**PROBLEM DESCRIPTION**
Set down each entry exactly as it stands, without altering a single character.
::::::::
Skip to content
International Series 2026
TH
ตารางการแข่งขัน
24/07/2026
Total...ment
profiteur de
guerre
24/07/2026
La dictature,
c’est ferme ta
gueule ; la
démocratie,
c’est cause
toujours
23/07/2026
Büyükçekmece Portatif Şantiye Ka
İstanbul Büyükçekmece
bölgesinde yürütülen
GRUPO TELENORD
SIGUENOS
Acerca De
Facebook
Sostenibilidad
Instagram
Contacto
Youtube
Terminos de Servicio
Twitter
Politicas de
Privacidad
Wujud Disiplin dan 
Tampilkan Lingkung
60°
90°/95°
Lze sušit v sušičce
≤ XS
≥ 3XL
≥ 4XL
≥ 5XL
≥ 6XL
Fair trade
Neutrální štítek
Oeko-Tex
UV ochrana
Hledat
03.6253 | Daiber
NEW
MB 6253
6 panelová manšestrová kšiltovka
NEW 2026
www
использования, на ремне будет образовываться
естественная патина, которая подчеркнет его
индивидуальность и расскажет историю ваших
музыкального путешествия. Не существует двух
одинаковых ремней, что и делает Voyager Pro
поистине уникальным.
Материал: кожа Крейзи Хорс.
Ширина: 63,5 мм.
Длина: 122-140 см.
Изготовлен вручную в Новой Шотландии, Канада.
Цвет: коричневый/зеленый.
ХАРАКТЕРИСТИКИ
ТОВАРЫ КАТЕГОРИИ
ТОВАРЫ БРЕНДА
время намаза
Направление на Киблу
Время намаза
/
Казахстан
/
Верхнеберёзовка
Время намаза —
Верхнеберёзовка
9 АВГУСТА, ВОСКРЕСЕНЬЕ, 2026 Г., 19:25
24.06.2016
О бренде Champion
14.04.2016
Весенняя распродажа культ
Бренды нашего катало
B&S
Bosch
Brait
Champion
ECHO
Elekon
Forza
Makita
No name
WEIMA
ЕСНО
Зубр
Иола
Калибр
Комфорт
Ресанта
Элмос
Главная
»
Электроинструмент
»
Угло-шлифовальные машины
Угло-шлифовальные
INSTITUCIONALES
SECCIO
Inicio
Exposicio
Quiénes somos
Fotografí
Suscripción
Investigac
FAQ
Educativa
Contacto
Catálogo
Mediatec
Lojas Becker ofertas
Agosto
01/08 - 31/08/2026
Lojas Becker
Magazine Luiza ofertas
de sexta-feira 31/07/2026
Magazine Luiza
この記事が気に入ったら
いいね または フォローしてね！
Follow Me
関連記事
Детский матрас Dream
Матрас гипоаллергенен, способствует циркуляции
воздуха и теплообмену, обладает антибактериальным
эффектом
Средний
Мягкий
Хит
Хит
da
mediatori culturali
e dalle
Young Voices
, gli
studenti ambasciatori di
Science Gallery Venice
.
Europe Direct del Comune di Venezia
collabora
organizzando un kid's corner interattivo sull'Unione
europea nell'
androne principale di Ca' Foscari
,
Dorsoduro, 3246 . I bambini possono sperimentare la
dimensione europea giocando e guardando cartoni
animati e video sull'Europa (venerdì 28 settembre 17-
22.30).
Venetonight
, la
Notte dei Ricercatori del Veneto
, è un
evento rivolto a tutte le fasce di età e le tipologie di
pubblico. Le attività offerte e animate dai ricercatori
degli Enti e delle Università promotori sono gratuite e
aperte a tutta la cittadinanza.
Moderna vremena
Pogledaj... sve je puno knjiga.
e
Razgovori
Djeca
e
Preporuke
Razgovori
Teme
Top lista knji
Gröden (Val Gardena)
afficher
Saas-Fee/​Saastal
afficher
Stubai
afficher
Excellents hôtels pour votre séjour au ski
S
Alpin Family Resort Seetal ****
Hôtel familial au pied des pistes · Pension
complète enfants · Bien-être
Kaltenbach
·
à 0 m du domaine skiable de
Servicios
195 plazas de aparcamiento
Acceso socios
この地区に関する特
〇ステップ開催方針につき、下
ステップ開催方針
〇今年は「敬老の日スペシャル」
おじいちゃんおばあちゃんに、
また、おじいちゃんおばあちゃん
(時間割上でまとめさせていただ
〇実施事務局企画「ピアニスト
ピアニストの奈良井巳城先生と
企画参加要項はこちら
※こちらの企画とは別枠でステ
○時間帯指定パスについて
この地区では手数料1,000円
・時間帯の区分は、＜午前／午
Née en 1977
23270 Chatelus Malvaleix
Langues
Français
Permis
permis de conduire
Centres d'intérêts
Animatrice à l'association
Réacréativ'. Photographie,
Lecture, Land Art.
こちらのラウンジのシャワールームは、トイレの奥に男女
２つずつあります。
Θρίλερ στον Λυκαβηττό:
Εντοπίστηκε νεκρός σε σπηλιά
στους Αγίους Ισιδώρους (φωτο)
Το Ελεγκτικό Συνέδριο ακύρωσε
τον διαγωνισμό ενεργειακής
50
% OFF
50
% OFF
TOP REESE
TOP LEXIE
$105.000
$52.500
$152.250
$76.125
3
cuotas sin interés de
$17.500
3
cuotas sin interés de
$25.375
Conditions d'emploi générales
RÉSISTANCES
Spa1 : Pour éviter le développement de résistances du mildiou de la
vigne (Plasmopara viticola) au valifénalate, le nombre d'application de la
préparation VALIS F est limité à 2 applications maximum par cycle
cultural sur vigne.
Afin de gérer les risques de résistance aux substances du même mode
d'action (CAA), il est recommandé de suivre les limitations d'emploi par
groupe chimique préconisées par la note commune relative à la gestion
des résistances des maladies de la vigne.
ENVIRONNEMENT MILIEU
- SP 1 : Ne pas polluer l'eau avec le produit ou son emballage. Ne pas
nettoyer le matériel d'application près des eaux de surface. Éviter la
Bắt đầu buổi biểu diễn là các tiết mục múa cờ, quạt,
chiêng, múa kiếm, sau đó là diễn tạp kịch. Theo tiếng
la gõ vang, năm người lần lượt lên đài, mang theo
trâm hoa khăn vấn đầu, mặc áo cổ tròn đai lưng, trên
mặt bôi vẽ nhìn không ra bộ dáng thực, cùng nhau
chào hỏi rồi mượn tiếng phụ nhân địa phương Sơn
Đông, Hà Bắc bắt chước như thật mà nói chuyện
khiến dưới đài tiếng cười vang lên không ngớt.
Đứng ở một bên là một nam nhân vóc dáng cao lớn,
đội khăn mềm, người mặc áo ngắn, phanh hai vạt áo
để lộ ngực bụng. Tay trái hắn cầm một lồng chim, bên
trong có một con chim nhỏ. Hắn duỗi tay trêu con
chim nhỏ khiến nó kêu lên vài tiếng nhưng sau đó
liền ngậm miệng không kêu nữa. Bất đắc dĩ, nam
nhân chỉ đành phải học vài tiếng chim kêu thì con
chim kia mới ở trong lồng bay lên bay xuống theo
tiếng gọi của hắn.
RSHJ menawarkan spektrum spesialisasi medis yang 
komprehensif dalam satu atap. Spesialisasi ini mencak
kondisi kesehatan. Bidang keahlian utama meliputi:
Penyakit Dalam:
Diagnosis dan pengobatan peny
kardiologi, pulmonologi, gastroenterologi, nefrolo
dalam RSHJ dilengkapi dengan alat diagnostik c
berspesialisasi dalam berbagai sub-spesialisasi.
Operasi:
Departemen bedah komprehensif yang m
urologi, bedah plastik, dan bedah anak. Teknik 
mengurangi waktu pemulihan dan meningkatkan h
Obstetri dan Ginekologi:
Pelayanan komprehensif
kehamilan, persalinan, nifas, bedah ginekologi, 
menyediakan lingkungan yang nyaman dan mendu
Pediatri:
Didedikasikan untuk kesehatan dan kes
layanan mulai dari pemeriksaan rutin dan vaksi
::::::::
**TASK OUTPUT**
Skip to content
International Series 2026
TH
ตารางการแข่งขัน
24/07/2026
Total...ment
profiteur de
guerre
24/07/2026
La dictature,
c’est ferme ta
gueule ; la
démocratie,
c’est cause
toujours
23/07/2026
Büyükçekmece Portatif Şantiye Ka
İstanbul Büyükçekmece
bölgesinde yürütülen
GRUPO TELENORD
SIGUENOS
Acerca De
Facebook
Sostenibilidad
Instagram
Contacto
Youtube
Terminos de Servicio
Twitter
Politicas de
Privacidad
Wujud Disiplin dan 
Tampilkan Lingkung
60°
90°/95°
Lze sušit v sušičce
≤ XS
≥ 3XL
≥ 4XL
≥ 5XL
≥ 6XL
Fair trade
Neutrální štítek
Oeko-Tex
UV ochrana
Hledat
03.6253 | Daiber
NEW
MB 6253
6 panelová manšestrová kšiltovka
NEW 2026
www
использования, на ремне будет образовываться
естественная патина, которая подчеркнет его
индивидуальность и расскажет историю ваших
музыкального путешествия. Не существует двух
одинаковых ремней, что и делает Voyager Pro
поистине уникальным.
Материал: кожа Крейзи Хорс.
Ширина: 63,5 мм.
Длина: 122-140 см.
Изготовлен вручную в Новой Шотландии, Канада.
Цвет: коричневый/зеленый.
ХАРАКТЕРИСТИКИ
ТОВАРЫ КАТЕГОРИИ
ТОВАРЫ БРЕНДА
время намаза
Направление на Киблу
Время намаза
/
Казахстан
/
Верхнеберёзовка
Время намаза —
Верхнеберёзовка
9 АВГУСТА, ВОСКРЕСЕНЬЕ, 2026 Г., 19:25
24.06.2016
О бренде Champion
14.04.2016
Весенняя распродажа культ
Бренды нашего катало
B&S
Bosch
Brait
Champion
ECHO
Elekon
Forza
Makita
No name
WEIMA
ЕСНО
Зубр
Иола
Калибр
Комфорт
Ресанта
Элмос
Главная
»
Электроинструмент
»
Угло-шлифовальные машины
Угло-шлифовальные
INSTITUCIONALES
SECCIO
Inicio
Exposicio
Quiénes somos
Fotografí
Suscripción
Investigac
FAQ
Educativa
Contacto
Catálogo
Mediatec
Lojas Becker ofertas
Agosto
01/08 - 31/08/2026
Lojas Becker
Magazine Luiza ofertas
de sexta-feira 31/07/2026
Magazine Luiza
この記事が気に入ったら
いいね または フォローしてね！
Follow Me
関連記事
Детский матрас Dream
Матрас гипоаллергенен, способствует циркуляции
воздуха и теплообмену, обладает антибактериальным
эффектом
Средний
Мягкий
Хит
Хит
da
mediatori culturali
e dalle
Young Voices
, gli
studenti ambasciatori di
Science Gallery Venice
.
Europe Direct del Comune di Venezia
collabora
organizzando un kid's corner interattivo sull'Unione
europea nell'
androne principale di Ca' Foscari
,
Dorsoduro, 3246 . I bambini possono sperimentare la
dimensione europea giocando e guardando cartoni
animati e video sull'Europa (venerdì 28 settembre 17-
22.30).
Venetonight
, la
Notte dei Ricercatori del Veneto
, è un
evento rivolto a tutte le fasce di età e le tipologie di
pubblico. Le attività offerte e animate dai ricercatori
degli Enti e delle Università promotori sono gratuite e
aperte a tutta la cittadinanza.
Moderna vremena
Pogledaj... sve je puno knjiga.
e
Razgovori
Djeca
e
Preporuke
Razgovori
Teme
Top lista knji
Gröden (Val Gardena)
afficher
Saas-Fee/​Saastal
afficher
Stubai
afficher
Excellents hôtels pour votre séjour au ski
S
Alpin Family Resort Seetal ****
Hôtel familial au pied des pistes · Pension
complète enfants · Bien-être
Kaltenbach
·
à 0 m du domaine skiable de
Servicios
195 plazas de aparcamiento
Acceso socios
この地区に関する特
〇ステップ開催方針につき、下
ステップ開催方針
〇今年は「敬老の日スペシャル」
おじいちゃんおばあちゃんに、
また、おじいちゃんおばあちゃん
(時間割上でまとめさせていただ
〇実施事務局企画「ピアニスト
ピアニストの奈良井巳城先生と
企画参加要項はこちら
※こちらの企画とは別枠でステ
○時間帯指定パスについて
この地区では手数料1,000円
・時間帯の区分は、＜午前／午
Née en 1977
23270 Chatelus Malvaleix
Langues
Français
Permis
permis de conduire
Centres d'intérêts
Animatrice à l'association
Réacréativ'. Photographie,
Lecture, Land Art.
こちらのラウンジのシャワールームは、トイレの奥に男女
２つずつあります。
Θρίλερ στον Λυκαβηττό:
Εντοπίστηκε νεκρός σε σπηλιά
στους Αγίους Ισιδώρους (φωτο)
Το Ελεγκτικό Συνέδριο ακύρωσε
τον διαγωνισμό ενεργειακής
50
% OFF
50
% OFF
TOP REESE
TOP LEXIE
$105.000
$52.500
$152.250
$76.125
3
cuotas sin interés de
$17.500
3
cuotas sin interés de
$25.375
Conditions d'emploi générales
RÉSISTANCES
Spa1 : Pour éviter le développement de résistances du mildiou de la
vigne (Plasmopara viticola) au valifénalate, le nombre d'application de la
préparation VALIS F est limité à 2 applications maximum par cycle
cultural sur vigne.
Afin de gérer les risques de résistance aux substances du même mode
d'action (CAA), il est recommandé de suivre les limitations d'emploi par
groupe chimique préconisées par la note commune relative à la gestion
des résistances des maladies de la vigne.
ENVIRONNEMENT MILIEU
- SP 1 : Ne pas polluer l'eau avec le produit ou son emballage. Ne pas
nettoyer le matériel d'application près des eaux de surface. Éviter la
Bắt đầu buổi biểu diễn là các tiết mục múa cờ, quạt,
chiêng, múa kiếm, sau đó là diễn tạp kịch. Theo tiếng
la gõ vang, năm người lần lượt lên đài, mang theo
trâm hoa khăn vấn đầu, mặc áo cổ tròn đai lưng, trên
mặt bôi vẽ nhìn không ra bộ dáng thực, cùng nhau
chào hỏi rồi mượn tiếng phụ nhân địa phương Sơn
Đông, Hà Bắc bắt chước như thật mà nói chuyện
khiến dưới đài tiếng cười vang lên không ngớt.
Đứng ở một bên là một nam nhân vóc dáng cao lớn,
đội khăn mềm, người mặc áo ngắn, phanh hai vạt áo
để lộ ngực bụng. Tay trái hắn cầm một lồng chim, bên
trong có một con chim nhỏ. Hắn duỗi tay trêu con
chim nhỏ khiến nó kêu lên vài tiếng nhưng sau đó
liền ngậm miệng không kêu nữa. Bất đắc dĩ, nam
nhân chỉ đành phải học vài tiếng chim kêu thì con
chim kia mới ở trong lồng bay lên bay xuống theo
tiếng gọi của hắn.
RSHJ menawarkan spektrum spesialisasi medis yang 
komprehensif dalam satu atap. Spesialisasi ini mencak
kondisi kesehatan. Bidang keahlian utama meliputi:
Penyakit Dalam:
Diagnosis dan pengobatan peny
kardiologi, pulmonologi, gastroenterologi, nefrolo
dalam RSHJ dilengkapi dengan alat diagnostik c
berspesialisasi dalam berbagai sub-spesialisasi.
Operasi:
Departemen bedah komprehensif yang m
urologi, bedah plastik, dan bedah anak. Teknik 
mengurangi waktu pemulihan dan meningkatkan h
Obstetri dan Ginekologi:
Pelayanan komprehensif
kehamilan, persalinan, nifas, bedah ginekologi, 
menyediakan lingkungan yang nyaman dan mendu
Pediatri:
Didedikasikan untuk kesehatan dan kes
layanan mulai dari pemeriksaan rutin dan vaksi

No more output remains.